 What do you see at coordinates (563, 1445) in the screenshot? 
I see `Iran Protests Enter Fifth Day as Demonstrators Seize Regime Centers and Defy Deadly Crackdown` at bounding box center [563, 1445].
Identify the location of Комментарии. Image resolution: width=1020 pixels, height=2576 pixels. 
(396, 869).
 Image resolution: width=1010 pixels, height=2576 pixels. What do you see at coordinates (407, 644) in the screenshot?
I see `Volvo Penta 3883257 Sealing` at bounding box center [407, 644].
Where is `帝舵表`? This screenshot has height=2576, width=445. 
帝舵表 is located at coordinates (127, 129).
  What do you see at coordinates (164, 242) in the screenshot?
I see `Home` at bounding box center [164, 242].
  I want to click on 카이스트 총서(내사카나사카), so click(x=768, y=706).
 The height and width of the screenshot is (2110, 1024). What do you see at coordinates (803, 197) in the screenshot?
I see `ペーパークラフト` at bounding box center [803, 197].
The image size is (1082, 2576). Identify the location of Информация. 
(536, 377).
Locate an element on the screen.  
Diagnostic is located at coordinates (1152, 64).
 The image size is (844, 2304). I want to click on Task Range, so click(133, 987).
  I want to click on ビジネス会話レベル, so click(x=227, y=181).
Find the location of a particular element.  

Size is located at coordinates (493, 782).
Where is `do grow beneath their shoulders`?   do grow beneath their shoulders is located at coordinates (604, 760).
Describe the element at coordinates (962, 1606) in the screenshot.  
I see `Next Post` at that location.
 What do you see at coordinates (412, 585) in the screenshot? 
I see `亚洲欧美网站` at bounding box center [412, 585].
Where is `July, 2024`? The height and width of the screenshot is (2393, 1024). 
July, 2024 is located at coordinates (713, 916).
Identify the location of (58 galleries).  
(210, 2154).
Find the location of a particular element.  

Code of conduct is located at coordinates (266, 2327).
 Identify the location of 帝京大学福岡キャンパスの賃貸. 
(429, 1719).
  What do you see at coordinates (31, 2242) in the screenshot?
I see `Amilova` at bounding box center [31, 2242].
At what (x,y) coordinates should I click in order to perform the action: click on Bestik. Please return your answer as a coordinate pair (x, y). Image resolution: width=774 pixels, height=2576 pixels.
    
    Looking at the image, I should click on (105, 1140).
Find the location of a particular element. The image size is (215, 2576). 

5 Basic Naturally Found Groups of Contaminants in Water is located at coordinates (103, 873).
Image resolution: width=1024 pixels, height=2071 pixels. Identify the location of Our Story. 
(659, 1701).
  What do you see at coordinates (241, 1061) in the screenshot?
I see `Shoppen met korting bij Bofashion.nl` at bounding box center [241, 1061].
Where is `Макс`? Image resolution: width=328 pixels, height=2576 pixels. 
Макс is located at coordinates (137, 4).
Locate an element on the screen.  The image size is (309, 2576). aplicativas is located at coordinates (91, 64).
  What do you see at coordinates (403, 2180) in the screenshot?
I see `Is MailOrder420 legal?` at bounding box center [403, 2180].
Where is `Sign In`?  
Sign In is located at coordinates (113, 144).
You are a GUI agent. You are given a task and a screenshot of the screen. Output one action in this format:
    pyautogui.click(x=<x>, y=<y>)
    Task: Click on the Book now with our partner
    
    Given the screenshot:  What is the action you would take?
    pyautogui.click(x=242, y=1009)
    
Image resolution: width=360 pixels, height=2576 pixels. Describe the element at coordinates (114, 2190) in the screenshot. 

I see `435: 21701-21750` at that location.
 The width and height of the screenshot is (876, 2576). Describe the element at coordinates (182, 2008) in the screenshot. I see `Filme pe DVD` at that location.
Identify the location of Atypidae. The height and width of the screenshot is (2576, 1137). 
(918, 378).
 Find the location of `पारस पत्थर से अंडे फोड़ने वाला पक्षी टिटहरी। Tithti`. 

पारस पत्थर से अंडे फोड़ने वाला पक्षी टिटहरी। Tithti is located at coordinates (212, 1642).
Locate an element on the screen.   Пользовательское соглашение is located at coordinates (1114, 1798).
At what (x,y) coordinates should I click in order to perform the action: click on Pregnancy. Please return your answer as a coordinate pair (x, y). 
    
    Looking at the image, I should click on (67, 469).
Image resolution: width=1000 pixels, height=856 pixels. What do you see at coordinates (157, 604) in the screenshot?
┄┄┄┄┄┄
__EXERCISE INSTRUCTIONS__. Would you transcribe the records above exactly, leaving nothing out?

__ANSWER FOR THIS EXERCISE__.
 What do you see at coordinates (563, 1445) in the screenshot? 
I see `Iran Protests Enter Fifth Day as Demonstrators Seize Regime Centers and Defy Deadly Crackdown` at bounding box center [563, 1445].
Identify the location of Комментарии. Image resolution: width=1020 pixels, height=2576 pixels. 
(396, 869).
 Image resolution: width=1010 pixels, height=2576 pixels. What do you see at coordinates (407, 644) in the screenshot?
I see `Volvo Penta 3883257 Sealing` at bounding box center [407, 644].
Where is `帝舵表`? This screenshot has height=2576, width=445. 
帝舵表 is located at coordinates (127, 129).
  What do you see at coordinates (164, 242) in the screenshot?
I see `Home` at bounding box center [164, 242].
  I want to click on 카이스트 총서(내사카나사카), so click(x=768, y=706).
 The height and width of the screenshot is (2110, 1024). What do you see at coordinates (803, 197) in the screenshot?
I see `ペーパークラフト` at bounding box center [803, 197].
The image size is (1082, 2576). Identify the location of Информация. 
(536, 377).
Locate an element on the screen.  
Diagnostic is located at coordinates (1152, 64).
 The image size is (844, 2304). I want to click on Task Range, so click(133, 987).
  I want to click on ビジネス会話レベル, so click(x=227, y=181).
Find the location of a particular element.  

Size is located at coordinates (493, 782).
Where is `do grow beneath their shoulders`?   do grow beneath their shoulders is located at coordinates (604, 760).
Describe the element at coordinates (962, 1606) in the screenshot.  
I see `Next Post` at that location.
 What do you see at coordinates (412, 585) in the screenshot? 
I see `亚洲欧美网站` at bounding box center [412, 585].
Where is `July, 2024`? The height and width of the screenshot is (2393, 1024). 
July, 2024 is located at coordinates (713, 916).
Identify the location of (58 galleries).  
(210, 2154).
Find the location of a particular element.  

Code of conduct is located at coordinates (266, 2327).
 Identify the location of 帝京大学福岡キャンパスの賃貸. 
(429, 1719).
  What do you see at coordinates (31, 2242) in the screenshot?
I see `Amilova` at bounding box center [31, 2242].
At what (x,y) coordinates should I click in order to perform the action: click on Bestik. Please return your answer as a coordinate pair (x, y). Image resolution: width=774 pixels, height=2576 pixels.
    
    Looking at the image, I should click on (105, 1140).
Find the location of a particular element. The image size is (215, 2576). 

5 Basic Naturally Found Groups of Contaminants in Water is located at coordinates (103, 873).
Image resolution: width=1024 pixels, height=2071 pixels. Identify the location of Our Story. 
(659, 1701).
  What do you see at coordinates (241, 1061) in the screenshot?
I see `Shoppen met korting bij Bofashion.nl` at bounding box center [241, 1061].
Where is `Макс`? Image resolution: width=328 pixels, height=2576 pixels. 
Макс is located at coordinates (137, 4).
Locate an element on the screen.  The image size is (309, 2576). aplicativas is located at coordinates (91, 64).
  What do you see at coordinates (403, 2180) in the screenshot?
I see `Is MailOrder420 legal?` at bounding box center [403, 2180].
Where is `Sign In`?  
Sign In is located at coordinates (113, 144).
You are a GUI agent. You are given a task and a screenshot of the screen. Output one action in this format:
    pyautogui.click(x=<x>, y=<y>)
    Task: Click on the Book now with our partner
    
    Given the screenshot:  What is the action you would take?
    pyautogui.click(x=242, y=1009)
    
Image resolution: width=360 pixels, height=2576 pixels. Describe the element at coordinates (114, 2190) in the screenshot. 

I see `435: 21701-21750` at that location.
 The width and height of the screenshot is (876, 2576). Describe the element at coordinates (182, 2008) in the screenshot. I see `Filme pe DVD` at that location.
Identify the location of Atypidae. The height and width of the screenshot is (2576, 1137). 
(918, 378).
 Find the location of `पारस पत्थर से अंडे फोड़ने वाला पक्षी टिटहरी। Tithti`. 

पारस पत्थर से अंडे फोड़ने वाला पक्षी टिटहरी। Tithti is located at coordinates (212, 1642).
Locate an element on the screen.   Пользовательское соглашение is located at coordinates (1114, 1798).
At what (x,y) coordinates should I click in order to perform the action: click on Pregnancy. Please return your answer as a coordinate pair (x, y). 
    
    Looking at the image, I should click on (67, 469).
Image resolution: width=1000 pixels, height=856 pixels. What do you see at coordinates (157, 604) in the screenshot?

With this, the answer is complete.